Work order = Exact transcription of the records is required.
┄┄┄┄┄┄┄┄┄┄┄┄┄┄┄┄┄┄┄┄
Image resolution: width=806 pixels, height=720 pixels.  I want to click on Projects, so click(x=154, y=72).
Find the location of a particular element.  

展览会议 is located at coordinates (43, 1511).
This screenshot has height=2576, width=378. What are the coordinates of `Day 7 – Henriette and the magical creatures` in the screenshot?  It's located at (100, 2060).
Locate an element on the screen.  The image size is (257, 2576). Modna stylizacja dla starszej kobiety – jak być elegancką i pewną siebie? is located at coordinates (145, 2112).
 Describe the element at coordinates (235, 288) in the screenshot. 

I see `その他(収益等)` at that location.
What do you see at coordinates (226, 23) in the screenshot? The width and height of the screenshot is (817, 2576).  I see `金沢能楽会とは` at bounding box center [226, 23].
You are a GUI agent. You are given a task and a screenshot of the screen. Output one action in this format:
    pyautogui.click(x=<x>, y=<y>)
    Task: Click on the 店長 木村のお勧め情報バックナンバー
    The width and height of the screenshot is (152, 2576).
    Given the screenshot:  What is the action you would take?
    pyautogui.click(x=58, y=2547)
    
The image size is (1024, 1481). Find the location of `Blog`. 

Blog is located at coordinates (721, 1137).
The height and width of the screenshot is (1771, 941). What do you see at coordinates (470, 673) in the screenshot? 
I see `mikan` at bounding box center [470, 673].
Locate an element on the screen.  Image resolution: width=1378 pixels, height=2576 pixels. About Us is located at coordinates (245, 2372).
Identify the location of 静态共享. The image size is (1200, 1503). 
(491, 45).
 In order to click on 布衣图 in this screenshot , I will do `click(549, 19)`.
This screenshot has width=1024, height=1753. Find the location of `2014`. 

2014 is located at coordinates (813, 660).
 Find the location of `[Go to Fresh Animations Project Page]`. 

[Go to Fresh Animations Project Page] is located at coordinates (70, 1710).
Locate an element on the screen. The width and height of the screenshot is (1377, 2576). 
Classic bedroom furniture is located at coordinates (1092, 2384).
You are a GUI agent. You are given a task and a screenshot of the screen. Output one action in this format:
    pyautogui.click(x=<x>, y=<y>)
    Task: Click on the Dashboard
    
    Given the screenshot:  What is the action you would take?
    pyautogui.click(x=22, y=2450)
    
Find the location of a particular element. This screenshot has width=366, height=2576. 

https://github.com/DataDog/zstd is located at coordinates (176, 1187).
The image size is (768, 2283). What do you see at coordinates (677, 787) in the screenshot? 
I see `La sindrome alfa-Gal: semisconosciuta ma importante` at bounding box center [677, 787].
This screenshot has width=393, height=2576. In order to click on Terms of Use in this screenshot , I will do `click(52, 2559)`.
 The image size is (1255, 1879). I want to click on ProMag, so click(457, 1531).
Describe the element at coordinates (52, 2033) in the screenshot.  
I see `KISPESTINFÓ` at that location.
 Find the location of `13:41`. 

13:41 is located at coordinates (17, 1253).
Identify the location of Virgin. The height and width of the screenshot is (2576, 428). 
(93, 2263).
┄┄┄┄┄┄┄┄┄┄┄┄┄┄┄┄┄┄┄┄
Exercise response =
Image resolution: width=806 pixels, height=720 pixels.  I want to click on Projects, so click(x=154, y=72).
Find the location of a particular element.  

展览会议 is located at coordinates (43, 1511).
This screenshot has height=2576, width=378. What are the coordinates of `Day 7 – Henriette and the magical creatures` in the screenshot?  It's located at (100, 2060).
Locate an element on the screen.  The image size is (257, 2576). Modna stylizacja dla starszej kobiety – jak być elegancką i pewną siebie? is located at coordinates (145, 2112).
 Describe the element at coordinates (235, 288) in the screenshot. 

I see `その他(収益等)` at that location.
What do you see at coordinates (226, 23) in the screenshot? The width and height of the screenshot is (817, 2576).  I see `金沢能楽会とは` at bounding box center [226, 23].
You are a GUI agent. You are given a task and a screenshot of the screen. Output one action in this format:
    pyautogui.click(x=<x>, y=<y>)
    Task: Click on the 店長 木村のお勧め情報バックナンバー
    The width and height of the screenshot is (152, 2576).
    Given the screenshot:  What is the action you would take?
    pyautogui.click(x=58, y=2547)
    
The image size is (1024, 1481). Find the location of `Blog`. 

Blog is located at coordinates (721, 1137).
The height and width of the screenshot is (1771, 941). What do you see at coordinates (470, 673) in the screenshot? 
I see `mikan` at bounding box center [470, 673].
Locate an element on the screen.  Image resolution: width=1378 pixels, height=2576 pixels. About Us is located at coordinates (245, 2372).
Identify the location of 静态共享. The image size is (1200, 1503). 
(491, 45).
 In order to click on 布衣图 in this screenshot , I will do `click(549, 19)`.
This screenshot has width=1024, height=1753. Find the location of `2014`. 

2014 is located at coordinates (813, 660).
 Find the location of `[Go to Fresh Animations Project Page]`. 

[Go to Fresh Animations Project Page] is located at coordinates (70, 1710).
Locate an element on the screen. The width and height of the screenshot is (1377, 2576). 
Classic bedroom furniture is located at coordinates (1092, 2384).
You are a GUI agent. You are given a task and a screenshot of the screen. Output one action in this format:
    pyautogui.click(x=<x>, y=<y>)
    Task: Click on the Dashboard
    
    Given the screenshot:  What is the action you would take?
    pyautogui.click(x=22, y=2450)
    
Find the location of a particular element. This screenshot has width=366, height=2576. 

https://github.com/DataDog/zstd is located at coordinates (176, 1187).
The image size is (768, 2283). What do you see at coordinates (677, 787) in the screenshot? 
I see `La sindrome alfa-Gal: semisconosciuta ma importante` at bounding box center [677, 787].
This screenshot has width=393, height=2576. In order to click on Terms of Use in this screenshot , I will do `click(52, 2559)`.
 The image size is (1255, 1879). I want to click on ProMag, so click(457, 1531).
Describe the element at coordinates (52, 2033) in the screenshot.  
I see `KISPESTINFÓ` at that location.
 Find the location of `13:41`. 

13:41 is located at coordinates (17, 1253).
Identify the location of Virgin. The height and width of the screenshot is (2576, 428). 
(93, 2263).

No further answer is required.